Michelle Scott receives an eagle feather, medallion, and Pendleton blanket from Elders during the UCalgary Indigenous graduation celebration.

Michelle Scott receives an eagle feather, medallion, and Pendleton blanket from Elders during the UCalgary Indigenous graduation celebration.

Colonial Shrapnel

During her creative weaving, Scott came to conceptualize colonial shrapnel. Colonial shrapnel, she explains, is the colonial violence that is embedded within our bodies through generations of spiritual, emotional and blood and bone memory. It serves to keep us wounded and apart.

“I believe that within the violent framework of settler colonialism in Canada, both Indigenous and non-Indigenous peoples suffer affects of colonial shrapnel, albeit in vastly different ways, at different times through history.”

Tracing colonial violence and attending to our wounds is the first step to healing and telling new stories based in the truth of our shared histories.

“Through mapping the losses of my familial wounding, I have been able to illuminate the particular structure of the colonial shrapnel through generations in my Mi’kmaw family line. How the colonial violence and attempted erasure that was perpetrated on my Mi’kmaw ancestors through generations, manifested itself in interpersonal dysfunction: betrayal, alcoholism, mistrust, abandonment and spiritual dissonance.”

Elemental Kinship

If colonial shrapnel is the wound, elemental kinship is the healing balm.

Scott was again inspired by Donald’s work and his belief that we must seek understanding from knowledge systems that express alternative ways of being in order to tackle the many challenges the world faces. By turning to nature, she found her alternative system in the elements – rather, the elements found her.

She says that fire, water, earth and air contain sacred teachings passed down through the generations and offer life-giving medicine. Entering into a direct relationship with them – elemental kinship – is a pathway to healing. 

“The elementals have stories to tell each of us if we sit and listen to their wisdom.”

While she received wisdom from all the elements, Scott says fire puktew was at the centre of her curriculum of remembering. “Each time I closed my eyes and imagined my ancestors, there is a fire, and my Pop Paul is sitting at it whittling a stick, waiting for me to arrive.”

Indigenizing curriculum

Scott is leading the development of a new nursing Indigenous Health Course. 

She plans to include colonial shrapnel and elemental kinship in the course teachings as they will provide students with opportunities to gain insight through an Indigenous worldview and attend to curricular questions that operate outside of the knowledge-seeking Western educative framework.

“I envision elemental kinship as one way to seek wisdom through moving past the accumulation of knowledge – which has been enacted as epistemic violence to Indigenous peoples, and many others.

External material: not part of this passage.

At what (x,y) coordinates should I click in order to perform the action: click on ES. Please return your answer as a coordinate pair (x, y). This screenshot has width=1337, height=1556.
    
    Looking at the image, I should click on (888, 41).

I also see elemental kinship as a self-care tool which can be introduced to student-nurses early on – something that they can nurture and take up in their practice.”

Scott says ensuring that Indigenous students, faculty and staff feel that they are being heard and have a home in the Faculty of Nursing is essential, as are the ties she is making.

“To me, the success of my work is illustrated through my relationships – am I a trusted community member in my home community, in the Calgary Indigenous community, within the university, in my new faculty?”